Required work >> Would you please copy each line below that includes the string "aankoop"?

Records for the task >>

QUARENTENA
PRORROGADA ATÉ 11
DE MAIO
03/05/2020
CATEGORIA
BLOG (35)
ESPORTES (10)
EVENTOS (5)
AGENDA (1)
...
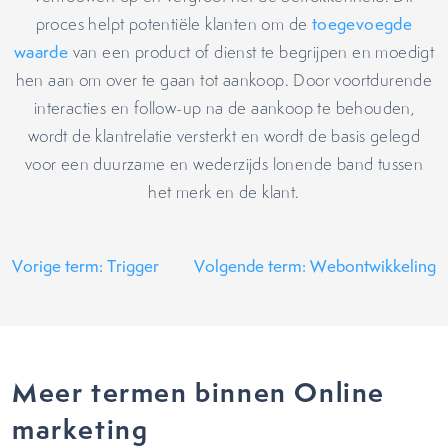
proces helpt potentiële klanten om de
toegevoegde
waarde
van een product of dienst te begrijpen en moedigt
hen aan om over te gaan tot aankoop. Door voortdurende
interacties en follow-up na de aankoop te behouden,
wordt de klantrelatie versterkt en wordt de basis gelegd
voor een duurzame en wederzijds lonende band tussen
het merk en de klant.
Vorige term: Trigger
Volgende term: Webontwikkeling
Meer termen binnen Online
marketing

Response >>
hen aan om over te gaan tot aankoop. Door voortdurende
interacties en follow-up na de aankoop te behouden,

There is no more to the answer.